---
title: Text Extraction Summarization
emoji: 📈
colorFrom: yellow
colorTo: purple
sdk: gradio
sdk_version: 5.18.0
app_file: app.py
pinned: false
short_description: Text extraction and summarization
---

Check out the configuration reference at https://huggingface.co/docs/hub/spaces-config-reference

Speech and Video Transcription & Summarization App

This project is a Python-based application that provides an interactive Gradio interface for extracting text from audio and video files using OpenAI's Whisper model and summarizing the extracted text using an Arabic BART summarization model.

Table of Contents

Introduction

Features

Requirements

Installation & Setup

Usage

Code Explanation

1. Basic Setup

2. Model Loading

3. Helper Functions

4. Example Audio Processing

5. User Interface

Notes

License

Introduction

This application provides an end-to-end solution for speech-to-text conversion from audio or video files, leveraging ASR (Automatic Speech Recognition) technology. The extracted text can then be summarized using a pre-trained BART summarization model for Arabic.
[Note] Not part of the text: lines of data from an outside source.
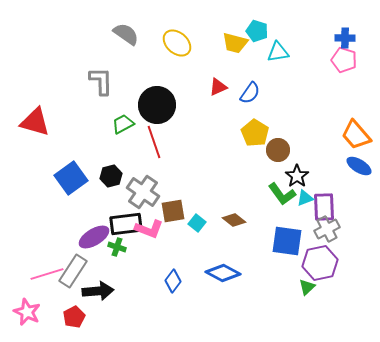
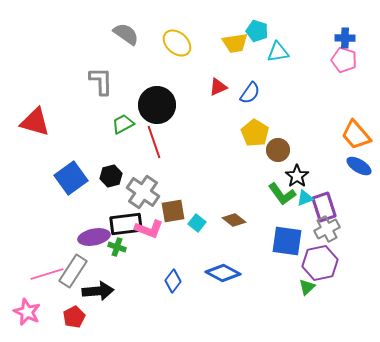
yellow trapezoid at (235, 43): rotated 24 degrees counterclockwise
purple rectangle at (324, 207): rotated 16 degrees counterclockwise
purple ellipse at (94, 237): rotated 20 degrees clockwise
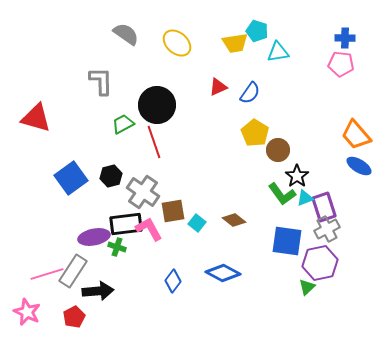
pink pentagon at (344, 60): moved 3 px left, 4 px down; rotated 10 degrees counterclockwise
red triangle at (35, 122): moved 1 px right, 4 px up
pink L-shape at (149, 229): rotated 140 degrees counterclockwise
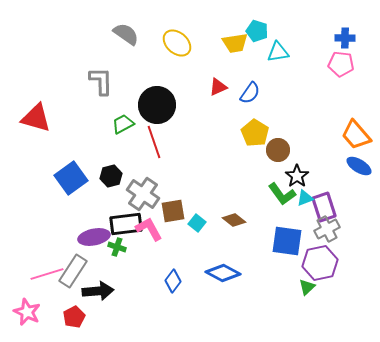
gray cross at (143, 192): moved 2 px down
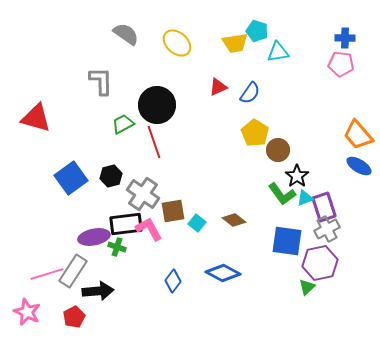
orange trapezoid at (356, 135): moved 2 px right
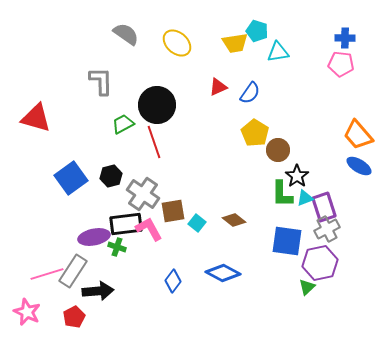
green L-shape at (282, 194): rotated 36 degrees clockwise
The system supports both audio and video file processing, breaking down large files into smaller segments for efficient processing.

Features

Extract text from audio and video: Supports MP4, AVI, MOV, MKV formats for video, and WAV, MP3 for audio.

Handles large files: Automatically splits long audio files into 30-second segments for smoother processing.
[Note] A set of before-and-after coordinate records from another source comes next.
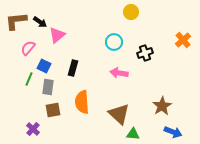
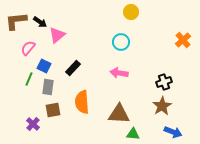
cyan circle: moved 7 px right
black cross: moved 19 px right, 29 px down
black rectangle: rotated 28 degrees clockwise
brown triangle: rotated 40 degrees counterclockwise
purple cross: moved 5 px up
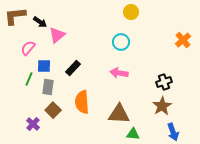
brown L-shape: moved 1 px left, 5 px up
blue square: rotated 24 degrees counterclockwise
brown square: rotated 35 degrees counterclockwise
blue arrow: rotated 48 degrees clockwise
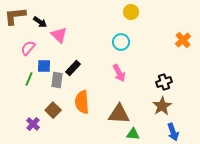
pink triangle: moved 2 px right; rotated 36 degrees counterclockwise
pink arrow: rotated 126 degrees counterclockwise
gray rectangle: moved 9 px right, 7 px up
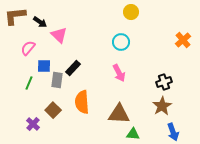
green line: moved 4 px down
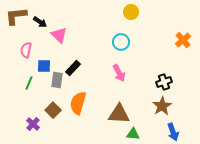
brown L-shape: moved 1 px right
pink semicircle: moved 2 px left, 2 px down; rotated 28 degrees counterclockwise
orange semicircle: moved 4 px left, 1 px down; rotated 20 degrees clockwise
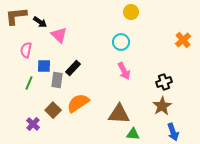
pink arrow: moved 5 px right, 2 px up
orange semicircle: rotated 40 degrees clockwise
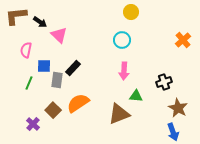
cyan circle: moved 1 px right, 2 px up
pink arrow: rotated 30 degrees clockwise
brown star: moved 16 px right, 2 px down; rotated 12 degrees counterclockwise
brown triangle: rotated 25 degrees counterclockwise
green triangle: moved 3 px right, 38 px up
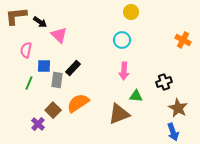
orange cross: rotated 21 degrees counterclockwise
purple cross: moved 5 px right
Summarizes extracted text: Uses a fine-tuned BART model to generate concise summaries.

Interactive UI: Built with Gradio, providing a simple drag-and-drop interface.

Requirements

Python: 3.6 or later

Required Libraries:

gradio

torch

transformers

moviepy

librosa

soundfile

numpy

re

os (built-in)

GPU Support: If available, the system will use CUDA for faster processing.

Installation & Setup

Install Python: Ensure you have Python 3.6 or later installed.

Install required dependencies: Run:

pip install gradio torch transformers moviepy librosa soundfile numpy

Additional Requirements:

To process video files, install FFmpeg: FFmpeg Official Site.

Ensure an internet connection for downloading models on first run.

Usage

Run the application:

python filename.py

This will launch a Gradio interface with a local or public URL.

Using the UI:

Test Example: A sample audio file is provided; click the "Try Example ⚡" button to test it.

Upload File: Drag and drop an audio (WAV, MP3) or video (MP4, AVI, MOV) file.

Extract Text: Click "Extract Text" after uploading to convert speech to text.

Summarize Text: Once the text is extracted, click "Summarize" to generate a concise summary.

Code Explanation

1. Basic Setup

Detect GPU availability: Uses CUDA if available.

device = "cuda" if torch.cuda.is_available() else "cpu"

2. Model Loading

ASR Model: Uses Whisper-medium from OpenAI.

Summarization Model: Loads a fine-tuned BART model for Arabic.

pipe = pipeline("automatic-speech-recognition", model="openai/whisper-medium", device=0 if device=="cuda" else -1)
bart_model = AutoModelForSeq2SeqLM.from_pretrained("ahmedabdo/arabic-summarizer-bart")
bart_tokenizer = AutoTokenizer.from_pretrained("ahmedabdo/arabic-summarizer-bart")

3. Helper Functions

Text Cleaning: Removes extra spaces.

def clean_text(text):
    return re.sub(r'\s+', ' ', text).strip()

Audio/Video Processing:

Extracts audio from video files.

Splits long audio into 30-second segments.

Uses Whisper ASR to transcribe speech into text.

def convert_audio_to_text(uploaded_file):
    ...

Text Summarization: Uses BART to generate summaries.

def summarize_text(text):
    ...

4. Example Audio Processing

A sample MP3 file is provided for testing.

Function process_example_audio ensures the file exists and processes it.

EXAMPLE_AUDIO_PATH = "AUDIO-2025-02-24-22-10-37.mp3"

def process_example_audio():
    if not os.path.exists(EXAMPLE_AUDIO_PATH):
        return "⛔ Example file not found!"
    return convert_audio_to_text(EXAMPLE_AUDIO_PATH)

5. User Interface

Gradio UI Components:

Audio preview & Example button

File upload section

Buttons for text extraction and summarization

Textboxes to display results

Button Callbacks: Link UI buttons to processing functions.

with gr.Blocks() as demo:
    ...
    extract_btn.click(convert_audio_to_text, inputs=file_input, outputs=extracted_text)
    summarize_btn.click(summarize_text, inputs=extracted_text, outputs=summary_output)
    example_btn.click(process_example_audio, outputs=extracted_text)

Launch the App: Runs the Gradio interface.

if __name__ == "__main__":
    demo.launch()

Notes

Processing Speed: Large files take longer due to segmentation and ASR processing.

Video Files: Ensure FFmpeg is installed for proper audio extraction.

Resources: Large models like Whisper and BART require GPU acceleration for optimal performance.